* _EXERCISE PROMPT_: Reproduce exactly the lines from the line containing "連續(xù)第五年！杭臨燃氣2026年六件實事清單出爐！ (107, 1821)" through the last line of the listing, and no others.

* _RECORDED DATA_:

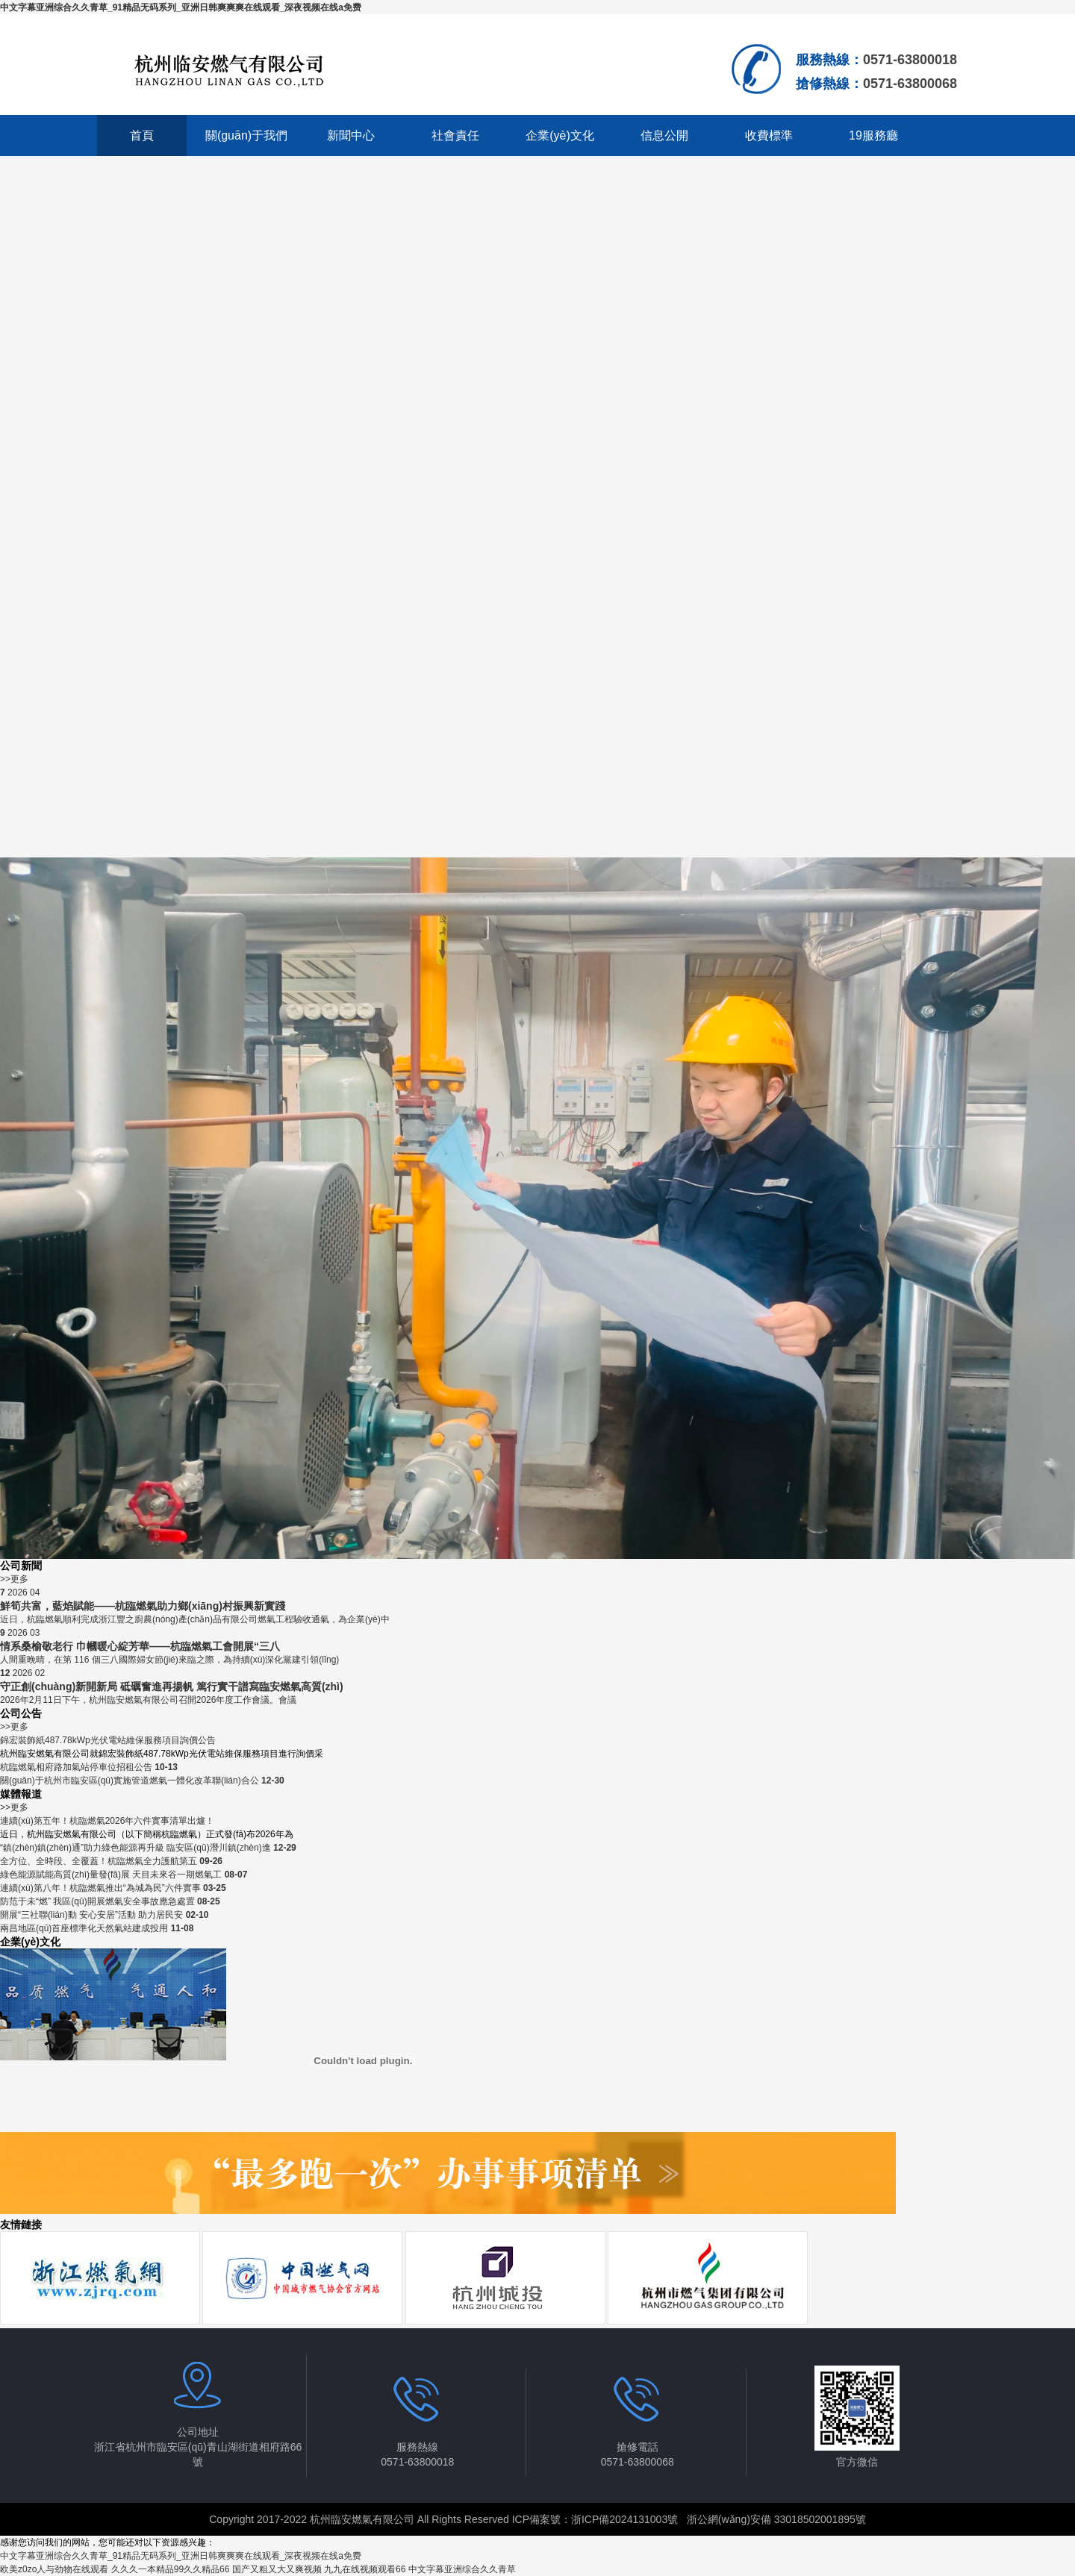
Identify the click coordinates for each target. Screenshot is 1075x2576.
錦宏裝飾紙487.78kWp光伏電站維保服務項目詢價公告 (108, 1740)
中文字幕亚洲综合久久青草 (462, 2569)
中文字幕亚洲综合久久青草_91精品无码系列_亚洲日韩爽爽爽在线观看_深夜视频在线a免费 (180, 7)
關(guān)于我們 (246, 135)
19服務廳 (873, 135)
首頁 (142, 135)
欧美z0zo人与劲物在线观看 (54, 2569)
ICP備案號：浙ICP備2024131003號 (595, 2519)
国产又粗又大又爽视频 (277, 2569)
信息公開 (664, 135)
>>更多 (14, 1579)
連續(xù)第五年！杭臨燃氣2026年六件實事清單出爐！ (107, 1821)
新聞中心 (351, 135)
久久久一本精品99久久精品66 (170, 2569)
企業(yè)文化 (560, 135)
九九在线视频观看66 (364, 2569)
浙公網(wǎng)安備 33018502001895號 (776, 2519)
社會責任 (455, 135)
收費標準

* _THE ANSWER_:
連續(xù)第五年！杭臨燃氣2026年六件實事清單出爐！ (107, 1821)
新聞中心 (351, 135)
久久久一本精品99久久精品66 (170, 2569)
企業(yè)文化 (560, 135)
九九在线视频观看66 (364, 2569)
浙公網(wǎng)安備 33018502001895號 (776, 2519)
社會責任 (455, 135)
收費標準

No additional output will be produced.